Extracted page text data
Content starts

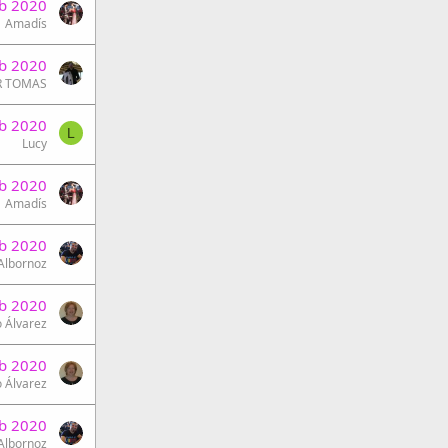
b 2020
Amadís
b 2020
R TOMAS
b 2020
L
Lucy
b 2020
Amadís
b 2020
 Albornoz
b 2020
 Álvarez
b 2020
 Álvarez
eb 2020
 Albornoz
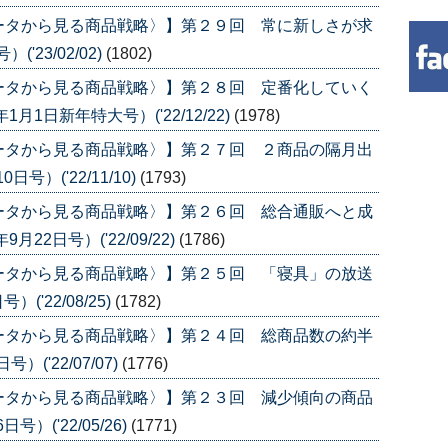
ータから見る商品戦略〉】第２９回 常に新しさが求
'23/02/02)
(1802)
ータから見る商品戦略〉】第２８回 定番化していく
1日新年特大号）('22/12/22)
(1978)
ータから見る商品戦略〉】第２７回 ２商品の隔月出
号）('22/11/10)
(1793)
ータから見る商品戦略〉】第２６回 総合通販へと成
2日号）('22/09/22)
(1786)
ータから見る商品戦略〉】第２５回 「寝具」の放送
('22/08/25)
(1782)
ータから見る商品戦略〉】第２４回 総商品数の約半
('22/07/07)
(1776)
ータから見る商品戦略〉】第２３回 減少傾向の商品
）('22/05/26)
(1771)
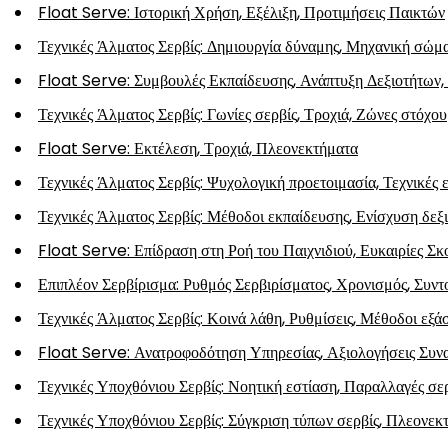
Float Serve: Ιστορική Χρήση, Εξέλιξη, Προτιμήσεις Παικτών
Τεχνικές Άλματος Σερβίς: Δημιουργία δύναμης, Μηχανική σώ
Float Serve: Συμβουλές Εκπαίδευσης, Ανάπτυξη Δεξιοτήτων
Τεχνικές Άλματος Σερβίς: Γωνίες σερβίς, Τροχιά, Ζώνες στόχου
Float Serve: Εκτέλεση, Τροχιά, Πλεονεκτήματα
Τεχνικές Άλματος Σερβίς: Ψυχολογική προετοιμασία, Τεχνικές 
Τεχνικές Άλματος Σερβίς: Μέθοδοι εκπαίδευσης, Ενίσχυση δε
Float Serve: Επίδραση στη Ροή του Παιχνιδιού, Ευκαιρίες Σ
Επιπλέον Σερβίρισμα: Ρυθμός Σερβιρίσματος, Χρονισμός, Συντ
Τεχνικές Άλματος Σερβίς: Κοινά λάθη, Ρυθμίσεις, Μέθοδοι εξ
Float Serve: Ανατροφοδότηση Υπηρεσίας, Αξιολογήσεις Συνα
Τεχνικές Υποχθόνιου Σερβίς: Νοητική εστίαση, Παραλλαγές σερ
Τεχνικές Υποχθόνιου Σερβίς: Σύγκριση τύπων σερβίς, Πλεονεκ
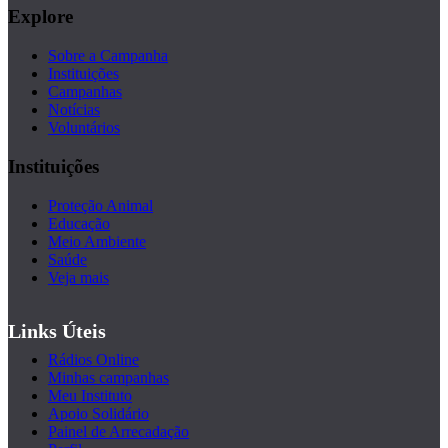
Explore
Sobre a Campanha
Instituições
Campanhas
Notícias
Voluntários
Instituições
Proteção Animal
Educação
Meio Ambiente
Saúde
Veja mais
Links Úteis
Rádios Online
Minhas campanhas
Meu Instituto
Apoio Solidário
Painel de Arrecadação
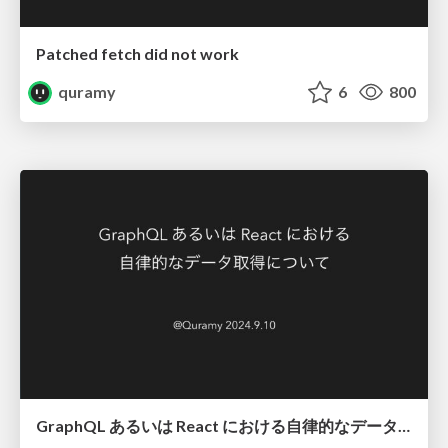
Patched fetch did not work
quramy
6
800
GraphQL あるいは React における自律的なデータ取得について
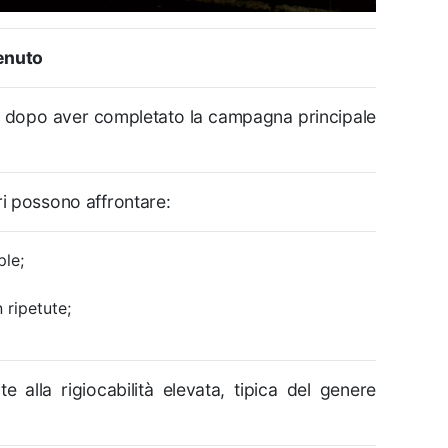
enuto
lo dopo aver completato la campagna principale
ri possono affrontare:
ple;
 ripetute;
e alla rigiocabilità elevata, tipica del genere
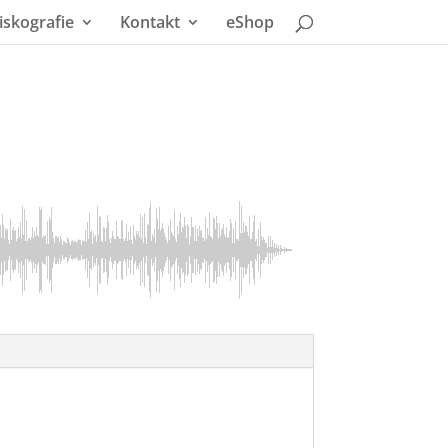
iskografie
Kontakt
eShop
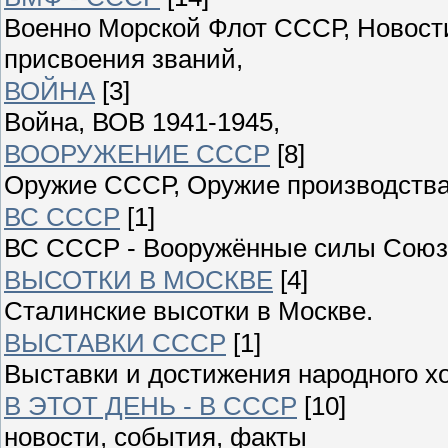
Военно Морской Флот СССР, Новости
присвоения званий,
ВОЙНА
[3]
Война, ВОВ 1941-1945,
ВООРУЖЕНИЕ СССР
[8]
Оружие СССР, Оружие производства
ВС СССР
[1]
ВС СССР - Вооружённые силы Союза
ВЫСОТКИ В МОСКВЕ
[4]
Сталинские высотки в Москве.
ВЫСТАВКИ СССР
[1]
Выставки и достижения народного 
В ЭТОТ ДЕНЬ - В СССР
[10]
новости, события, факты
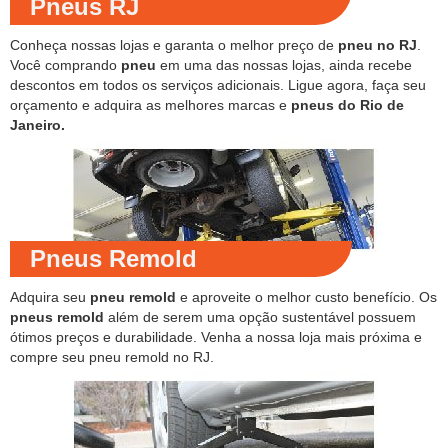
Pneus RJ
Conheça nossas lojas e garanta o melhor preço de
pneu no RJ
.
Você comprando
pneu
em uma das nossas lojas, ainda recebe
descontos em todos os serviços adicionais. Ligue agora, faça seu
orçamento e adquira as melhores marcas e
pneus do Rio de
Janeiro.
Pneus Remold
Adquira seu
pneu remold
e aproveite o melhor custo benefício. Os
pneus remold
além de serem uma opção sustentável possuem
ótimos preços e durabilidade. Venha a nossa loja mais próxima e
compre seu pneu remold no RJ.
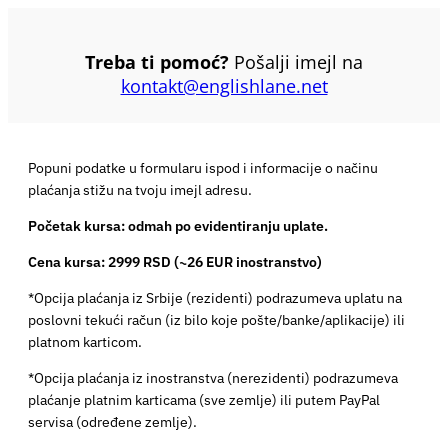
Treba ti pomoć?
Pošalji imejl na
kontakt@englishlane.net
Popuni podatke u formularu ispod i informacije o načinu
plaćanja stižu na tvoju imejl adresu.
Početak kursa: odmah po evidentiranju uplate.
Cena kursa: 2999 RSD (~26 EUR inostranstvo)
*Opcija plaćanja iz Srbije (rezidenti) podrazumeva uplatu na
poslovni tekući račun (iz bilo koje pošte/banke/aplikacije) ili
platnom karticom.
*Opcija plaćanja iz inostranstva (nerezidenti) podrazumeva
plaćanje platnim karticama (sve zemlje) ili putem PayPal
servisa (određene zemlje).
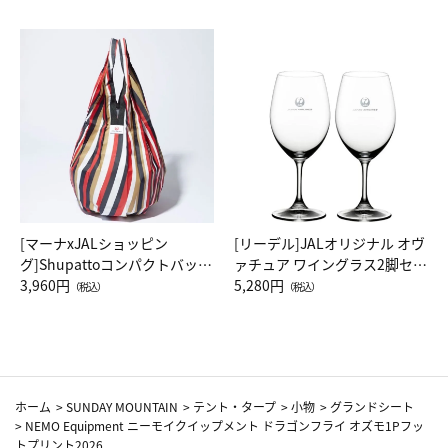
[マーナxJALショッピン
[リーデル]JALオリジナル オヴ
グ]Shupattoコンパクトバッグ
ァチュア ワイングラス2脚セッ
Drop JAL客室乗務員（LC）ス
3,960円
ト（レッドワイン）
5,280円
（税込）
（税込）
カーフ柄
ホーム
>
SUNDAY MOUNTAIN
>
テント・タープ
>
小物
>
グランドシート
>
NEMO Equipment ニーモイクイップメント ドラゴンフライ オズモ1Pフッ
トプリント2026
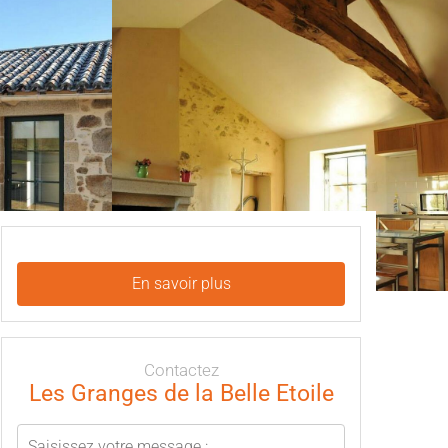
En savoir plus
Contactez
Les Granges de la Belle Etoile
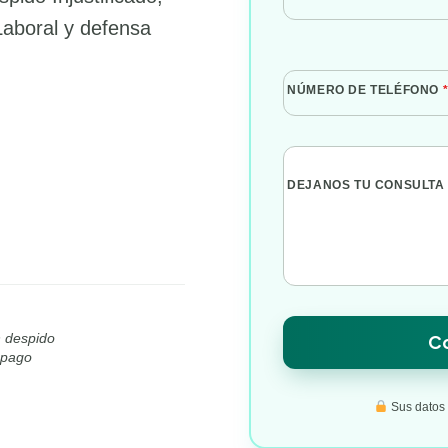
Laboral y defensa
NÚMERO DE TELÉFONO
DEJANOS TU CONSULTA
n despido
Co
l pago
Sus datos s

Content ends

Exclude the pictures, then write out every record exactly as it stands.

b 2020
Amadís
b 2020
R TOMAS
b 2020
L
Lucy
b 2020
Amadís
b 2020
 Albornoz
b 2020
 Álvarez
b 2020
 Álvarez
eb 2020
 Albornoz
ータから見る商品戦略〉】第２９回 常に新しさが求
'23/02/02)
(1802)
ータから見る商品戦略〉】第２８回 定番化していく
1日新年特大号）('22/12/22)
(1978)
ータから見る商品戦略〉】第２７回 ２商品の隔月出
号）('22/11/10)
(1793)
ータから見る商品戦略〉】第２６回 総合通販へと成
2日号）('22/09/22)
(1786)
ータから見る商品戦略〉】第２５回 「寝具」の放送
('22/08/25)
(1782)
ータから見る商品戦略〉】第２４回 総商品数の約半
('22/07/07)
(1776)
ータから見る商品戦略〉】第２３回 減少傾向の商品
）('22/05/26)
(1771)
Float Serve: Ιστορική Χρήση, Εξέλιξη, Προτιμήσεις Παικτών
Τεχνικές Άλματος Σερβίς: Δημιουργία δύναμης, Μηχανική σώ
Float Serve: Συμβουλές Εκπαίδευσης, Ανάπτυξη Δεξιοτήτων
Τεχνικές Άλματος Σερβίς: Γωνίες σερβίς, Τροχιά, Ζώνες στόχου
Float Serve: Εκτέλεση, Τροχιά, Πλεονεκτήματα
Τεχνικές Άλματος Σερβίς: Ψυχολογική προετοιμασία, Τεχνικές 
Τεχνικές Άλματος Σερβίς: Μέθοδοι εκπαίδευσης, Ενίσχυση δε
Float Serve: Επίδραση στη Ροή του Παιχνιδιού, Ευκαιρίες Σ
Επιπλέον Σερβίρισμα: Ρυθμός Σερβιρίσματος, Χρονισμός, Συντ
Τεχνικές Άλματος Σερβίς: Κοινά λάθη, Ρυθμίσεις, Μέθοδοι εξ
Float Serve: Ανατροφοδότηση Υπηρεσίας, Αξιολογήσεις Συνα
Τεχνικές Υποχθόνιου Σερβίς: Νοητική εστίαση, Παραλλαγές σερ
Τεχνικές Υποχθόνιου Σερβίς: Σύγκριση τύπων σερβίς, Πλεονεκ
Explore
Sobre a Campanha
Instituições
Campanhas
Notícias
Voluntários
Instituições
Proteção Animal
Educação
Meio Ambiente
Saúde
Veja mais
Links Úteis
Rádios Online
Minhas campanhas
Meu Instituto
Apoio Solidário
Painel de Arrecadação
Patched fetch did not work
quramy
6
800
GraphQL あるいは React における自律的なデータ取得について
enuto
lo dopo aver completato la campagna principale
ri possono affrontare:
ple;
 ripetute;
e alla rigiocabilità elevata, tipica del genere
iskografie
Kontakt
eShop
Военно Морской Флот СССР, Новости
присвоения званий,
ВОЙНА
[3]
Война, ВОВ 1941-1945,
ВООРУЖЕНИЕ СССР
[8]
Оружие СССР, Оружие производства
ВС СССР
[1]
ВС СССР - Вооружённые силы Союза
ВЫСОТКИ В МОСКВЕ
[4]
Сталинские высотки в Москве.
ВЫСТАВКИ СССР
[1]
Выставки и достижения народного 
В ЭТОТ ДЕНЬ - В СССР
[10]
новости, события, факты
Pneus RJ
Conheça nossas lojas e garanta o melhor preço de
pneu no RJ
.
Você comprando
pneu
em uma das nossas lojas, ainda recebe
descontos em todos os serviços adicionais. Ligue agora, faça seu
orçamento e adquira as melhores marcas e
pneus do Rio de
Janeiro.
Pneus Remold
Adquira seu
pneu remold
e aproveite o melhor custo benefício. Os
pneus remold
além de serem uma opção sustentável possuem
ótimos preços e durabilidade. Venha a nossa loja mais próxima e
compre seu pneu remold no RJ.
Treba ti pomoć?
Pošalji imejl na
kontakt@englishlane.net
Popuni podatke u formularu ispod i informacije o načinu
plaćanja stižu na tvoju imejl adresu.
Početak kursa: odmah po evidentiranju uplate.
Cena kursa: 2999 RSD (~26 EUR inostranstvo)
*Opcija plaćanja iz Srbije (rezidenti) podrazumeva uplatu na
poslovni tekući račun (iz bilo koje pošte/banke/aplikacije) ili
platnom karticom.
*Opcija plaćanja iz inostranstva (nerezidenti) podrazumeva
plaćanje platnim karticama (sve zemlje) ili putem PayPal
servisa (određene zemlje).
[マーナxJALショッピン
[リーデル]JALオリジナル オヴ
グ]Shupattoコンパクトバッグ
ァチュア ワイングラス2脚セッ
Drop JAL客室乗務員（LC）ス
3,960円
ト（レッドワイン）
5,280円
（税込）
（税込）
カーフ柄
ホーム
>
SUNDAY MOUNTAIN
>
テント・タープ
>
小物
>
グランドシート
>
NEMO Equipment ニーモイクイップメント ドラゴンフライ オズモ1Pフッ
トプリント2026
En savoir plus
Contactez
Les Granges de la Belle Etoile
Laboral y defensa
NÚMERO DE TELÉFONO
DEJANOS TU CONSULTA
n despido
Co
l pago
Sus datos s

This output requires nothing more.